Clozapine use carries with it a significant risk of agranulocytosis (a potentially fatal condition characterised by a marked reduction in the number of white cells in the blood, which impairs the body's ability to fight infection), which has been observed in 1-2 per cent of patients. Other, potentially serious, side effects include seizures and convulsions (reported in up to five per cent of patients), hyperglycaemia (high blood sugar) and tachycardia. However researchers have observed that the risks must be balanced against the potential benefits, noting that the suicide mortality rate in schizophrenia patients not treated with clozapine is much higher that the mortality rate from agranulocytosis in patients who are treated. The InterSePT results, therefore, represent an important addition to this risk-benefit debate.
In any event in the UK, as in other countries, the actual risk of agranulocytosis is minimised by the obligation to register every clozapine patient with the Clozaril Patient Monitoring Service and regular monitoring of the white blood cell count.
Moreover the InterSePT study has shone the spotlight onto clinical trial research and the considerations involved in conducting ethical research into severe mental illness. How ethical is it to conduct a trial designed to measure the number of suicide attempts as one of its primary endpoints? Clozapine is the only drug proven to work in schizophrenia patients who have exhausted all other treatment options and the InterSePT conclusions on the impact of suicide mortality appear compelling. Given those facts, is it appropriate to conduct randomised controlled trials in a group of patients who are, simply by virtue of their schizophrenic diagnosis, already vulnerable and at a high risk of attempting suicide? Should manufacturers and regulators be working together to find alternative means of evaluating the efficacy of a particular drug in certain "sensitive", high-risk indications?
The InterSePT trial was a comparative study, which evaluated one schizophrenia drug against another. Consequently every patient enrolled in the study received treatment. Do placebo-controlled trials, however, pose different considerations? Once it is known or suspected that a treatment may have a positive impact in reducing the incidence of suicidal behaviour in some patients, how can one justify withholding that treatment from one cohort of trial patients in favour of a placebo? Questions can also be asked about the reliability and veracity of the trial results. How far is it possible to trust the conclusions of these trials?

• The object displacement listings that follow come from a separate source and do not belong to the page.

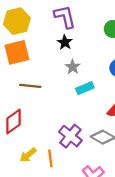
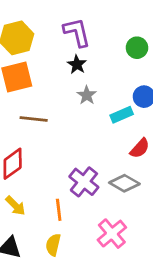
cyan rectangle: (85, 88) -> (122, 115), moved
yellow arrow: (28, 155) -> (15, 206), moved, turned -96

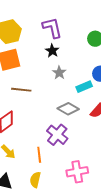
gray diamond: (124, 183) -> (68, 109), moved
pink cross: (112, 234) -> (77, 172), turned 30

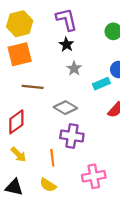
gray diamond: (68, 109) -> (65, 108), moved
purple cross: (57, 135) -> (72, 136), turned -30
yellow semicircle: (35, 180) -> (48, 185), turned -70

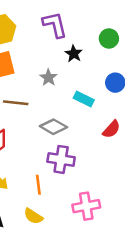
black star: (66, 44) -> (74, 54), moved
gray star: (74, 68) -> (48, 78), moved
cyan rectangle: (101, 84) -> (84, 99), moved, turned 49

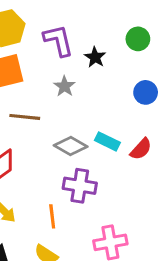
purple L-shape: (55, 25) -> (58, 40), moved
cyan rectangle: (84, 99) -> (107, 141), moved

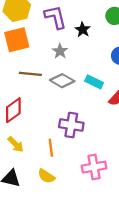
cyan rectangle: (107, 141) -> (94, 82), moved
gray diamond: (71, 146) -> (62, 81), moved

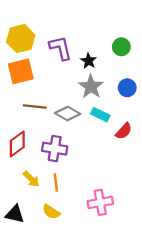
gray star: (60, 51) -> (91, 87), moved, size x1.5
purple cross: (71, 125) -> (55, 149), moved
yellow arrow: (16, 144) -> (31, 179), moved

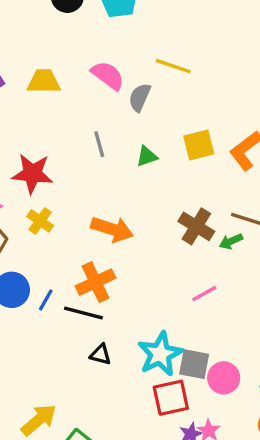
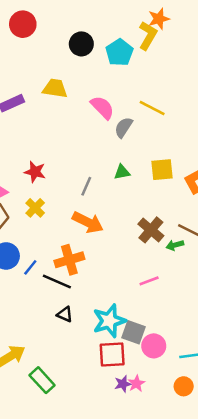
yellow trapezoid: (44, 81) -> (55, 88), moved
gray line: (99, 144) -> (86, 186), moved, turned 30
red star: (32, 174) -> (35, 172), size x0.7

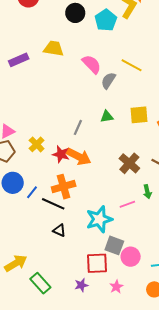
red star: (35, 172) -> (61, 154), moved
green arrow: (175, 245) -> (147, 192), moved, turned -88
cyan star: (109, 321) -> (99, 219), moved
purple star: (123, 384) -> (81, 285), moved

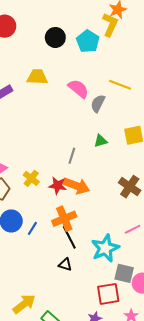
black line: (53, 204) -> (69, 237), moved, turned 45

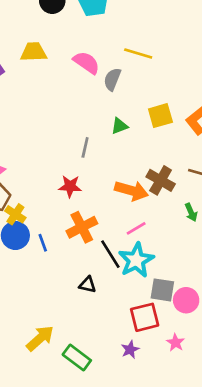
yellow cross: (31, 178) -> (15, 214), moved
orange arrow: (76, 186) -> (131, 191), moved
blue line: (32, 228) -> (43, 243), turned -48
pink line: (133, 229) -> (136, 228), moved
black line: (69, 237) -> (110, 254), moved

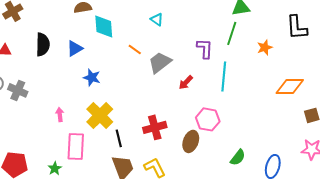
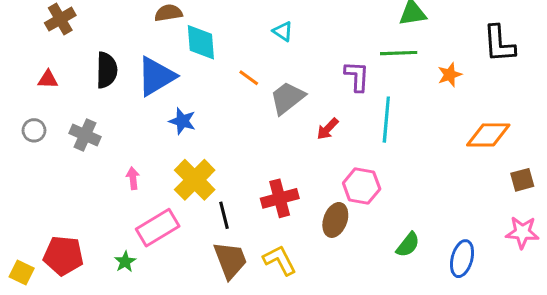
green line: (232, 33) -> (399, 53), turned 70
blue triangle: (75, 48) -> (156, 76), size x1.6
gray cross: (18, 90) -> (85, 135), moved
pink rectangle: (76, 146) -> (158, 228), turned 56

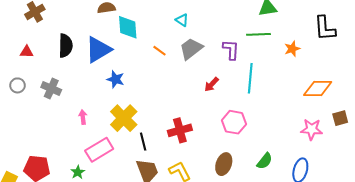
gray trapezoid: (287, 98) -> (191, 49), moved
brown ellipse: (335, 220) -> (224, 164), moved
pink star: (522, 232) -> (312, 129), moved

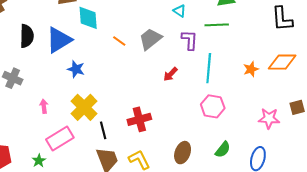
cyan triangle: (182, 20) -> (180, 11), moved
orange star: (292, 49) -> (251, 69), moved
orange diamond: (318, 88) -> (282, 62), moved
pink hexagon: (234, 122) -> (213, 106), moved

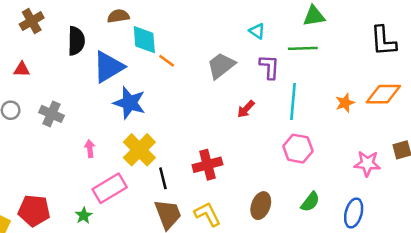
black semicircle: (27, 36) -> (76, 41), moved
orange line: (119, 41) -> (167, 61), moved
blue star: (76, 69) -> (129, 103), size x1.5

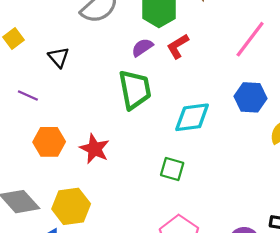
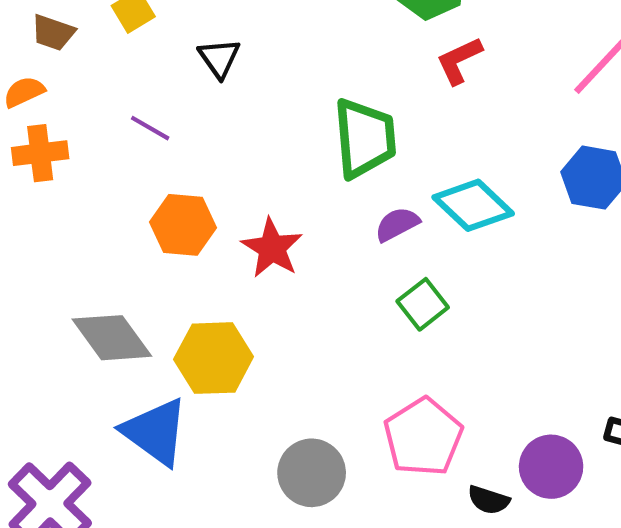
purple semicircle: (142, 47) -> (397, 224), moved
cyan diamond: (192, 117) -> (473, 205), turned 45
green square: (172, 169) -> (423, 304), turned 30

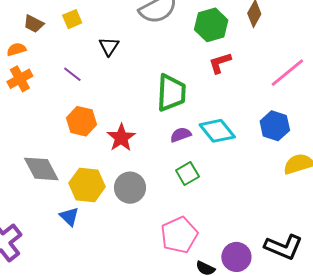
orange cross: (40, 153) -> (20, 79), turned -30
blue triangle: (155, 432) -> (69, 217), moved, size x0.6
gray circle: (312, 473) -> (130, 188), moved

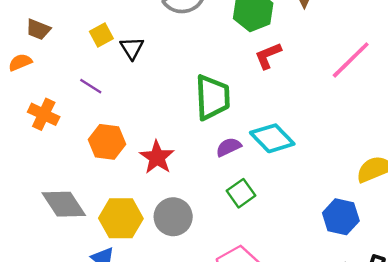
yellow square: (72, 19) -> (101, 35), moved
orange cross: (20, 79) -> (44, 114), moved, turned -30
blue hexagon: (275, 126) -> (341, 217), moved

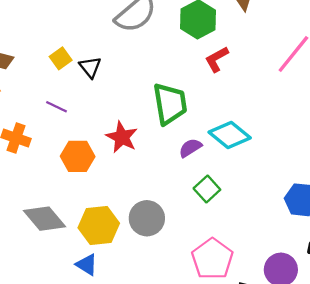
red star: (157, 157) -> (122, 137), moved

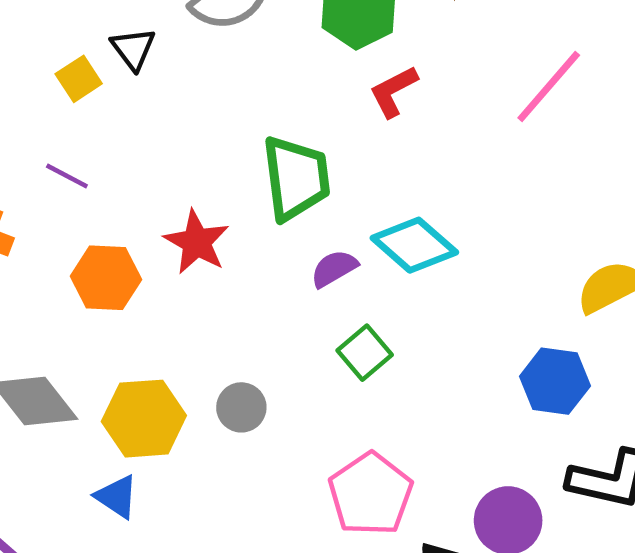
black triangle: (90, 67) -> (133, 49), moved
gray circle: (147, 218) -> (241, 407), size x0.7

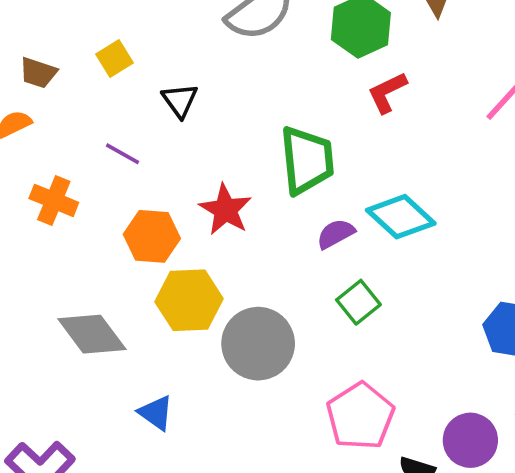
black triangle: (133, 49) -> (180, 100), moved
yellow square: (79, 79) -> (115, 59), moved
gray circle: (241, 407) -> (258, 344), size x1.8
yellow hexagon: (144, 419) -> (189, 300), moved

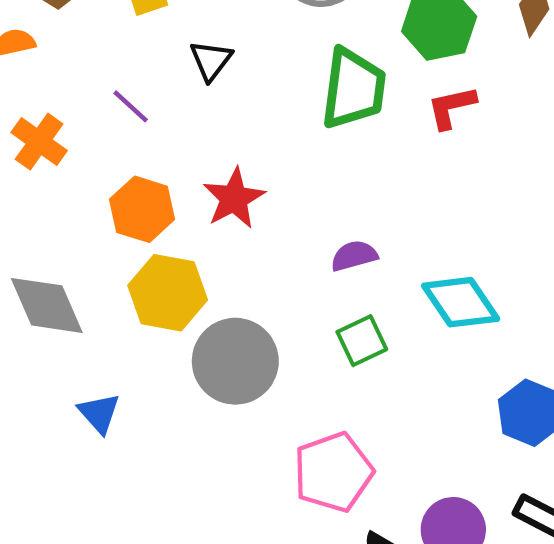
green trapezoid: (307, 160) -> (353, 89), moved
cyan diamond: (401, 217) -> (461, 302), moved

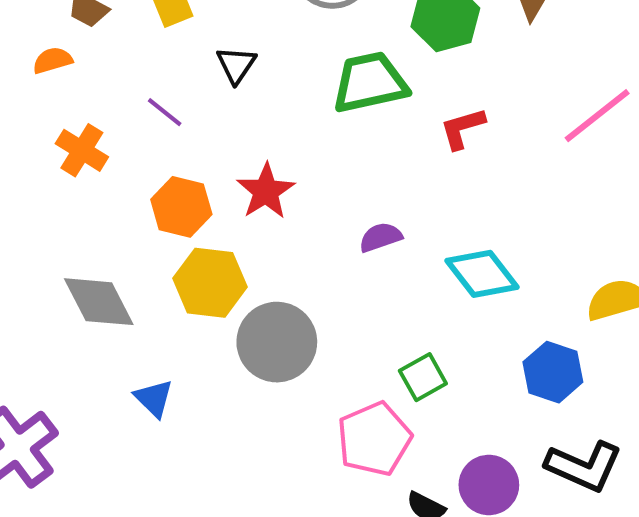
green trapezoid: (353, 89) -> (370, 82), turned -106
red L-shape: (451, 107) -> (462, 128), moved
green square: (362, 341) -> (423, 377), moved

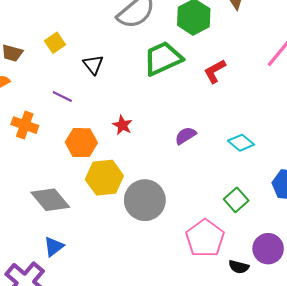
red star: (266, 191) -> (122, 125), size x0.7
cyan diamond: (482, 274) -> (241, 143), size x0.7
green square: (423, 377) -> (236, 200), moved
blue triangle: (154, 398) -> (54, 247), moved, turned 50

Up to now, negative perception around the risk of agranulocytosis, coupled with a limited licence indication to treatment-resistant or intolerant patients, has tended to result in restricted clozapine use in the UK. Now, with the benefit of endorsement from NICE and the conclusions from the InterSePT trial, thousands of severely ill patients will be hoping that they can have access to what many consider to be the most important pharmaceutical development in the treatment of schizophrenia patients since the 1950s.